約束に疲れた私に待っていたのは、いつもコーヒーをくれる人でした

サトウアラレ

第1話

「だってさ、忘れちゃったんだからしょうがないよ」


 そう言われたその言葉はずっと私の頭の中に残った。


 彼が言った「忘れたんだからしょうがない」。それは、「覚えてた方が悪い」みたいな言い方に私には聞こえた。


 そして「忘れたんだからどうしろっていうの?」と言われて私は何もいえなかった。その続きの言葉は相手を責めてしまうかもしれないと思ったから。
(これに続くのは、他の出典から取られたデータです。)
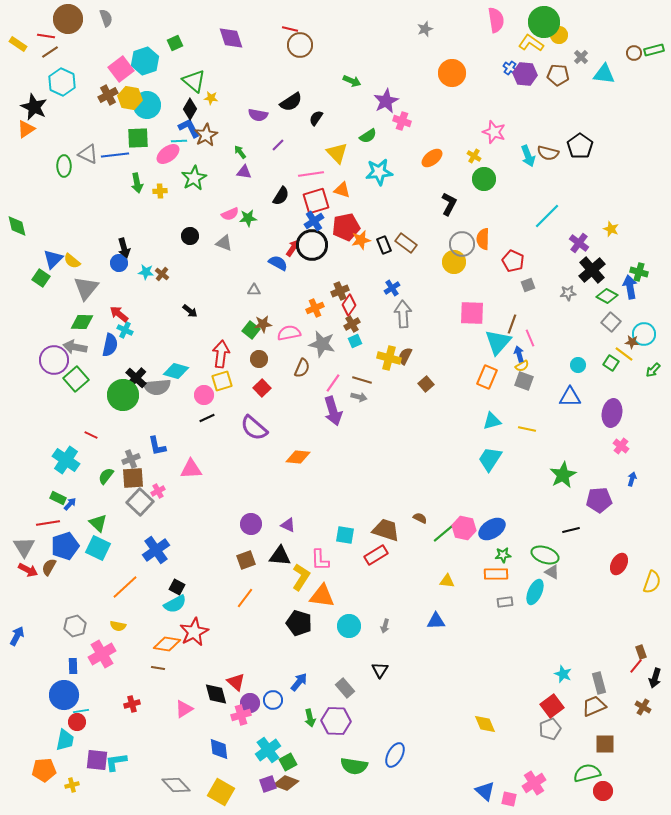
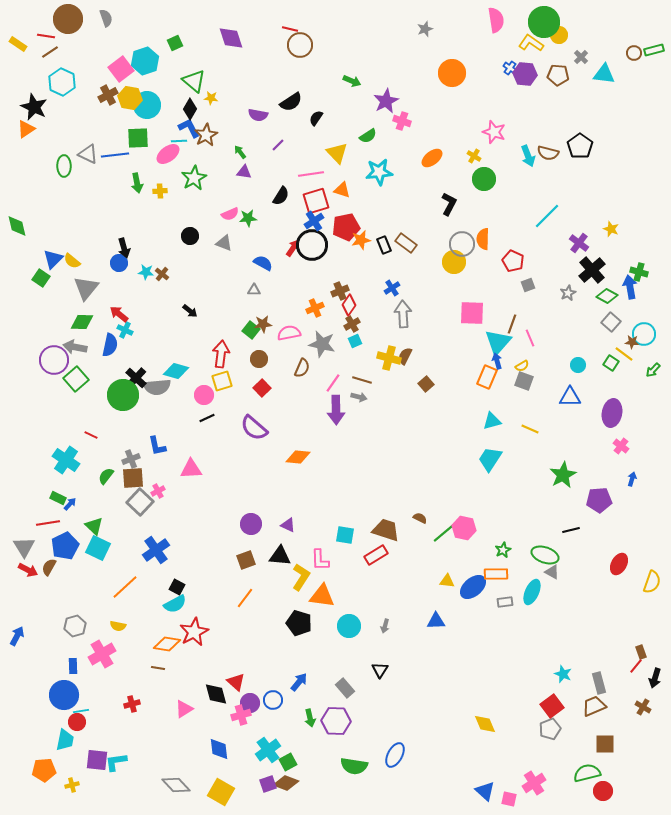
blue semicircle at (278, 263): moved 15 px left
gray star at (568, 293): rotated 21 degrees counterclockwise
blue arrow at (519, 354): moved 22 px left, 7 px down
purple arrow at (333, 411): moved 3 px right, 1 px up; rotated 16 degrees clockwise
yellow line at (527, 429): moved 3 px right; rotated 12 degrees clockwise
green triangle at (98, 523): moved 4 px left, 3 px down
blue ellipse at (492, 529): moved 19 px left, 58 px down; rotated 8 degrees counterclockwise
blue pentagon at (65, 546): rotated 8 degrees counterclockwise
green star at (503, 555): moved 5 px up; rotated 21 degrees counterclockwise
cyan ellipse at (535, 592): moved 3 px left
 でも、責めても良かったのかもしれない。「じゃあ、どうするの?貴方も自分で考えて?」せめて、そう言う風に聞いてみてもよかったかもしれない。


 そう思ったが、その言葉は返さなかった。


 もう、約束するのに疲れてしまったから。





 **********





「せ、せんぱあい!!!助けて下さい!!」



 昼休みにデスクに戻ると先月独り立ちをした、後輩の日吉田ひよしだが涙目になって駆け込んで来た。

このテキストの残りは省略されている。